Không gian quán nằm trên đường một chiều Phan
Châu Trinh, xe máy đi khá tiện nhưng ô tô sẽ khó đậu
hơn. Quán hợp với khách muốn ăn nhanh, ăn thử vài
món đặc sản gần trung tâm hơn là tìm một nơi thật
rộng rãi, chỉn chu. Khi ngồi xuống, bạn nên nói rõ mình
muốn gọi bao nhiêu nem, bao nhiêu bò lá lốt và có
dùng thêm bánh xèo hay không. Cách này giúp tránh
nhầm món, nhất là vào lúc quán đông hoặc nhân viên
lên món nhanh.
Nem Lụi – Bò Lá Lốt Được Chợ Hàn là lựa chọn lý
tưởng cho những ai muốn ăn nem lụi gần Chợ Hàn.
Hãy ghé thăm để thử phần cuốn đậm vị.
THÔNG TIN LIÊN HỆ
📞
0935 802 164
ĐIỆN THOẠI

- Assigned task -
The expected result is a copy of each line in the records where "muốn" appears.

- Reply to the task -
hơn. Quán hợp với khách muốn ăn nhanh, ăn thử vài
muốn gọi bao nhiêu nem, bao nhiêu bò lá lốt và có
tưởng cho những ai muốn ăn nem lụi gần Chợ Hàn.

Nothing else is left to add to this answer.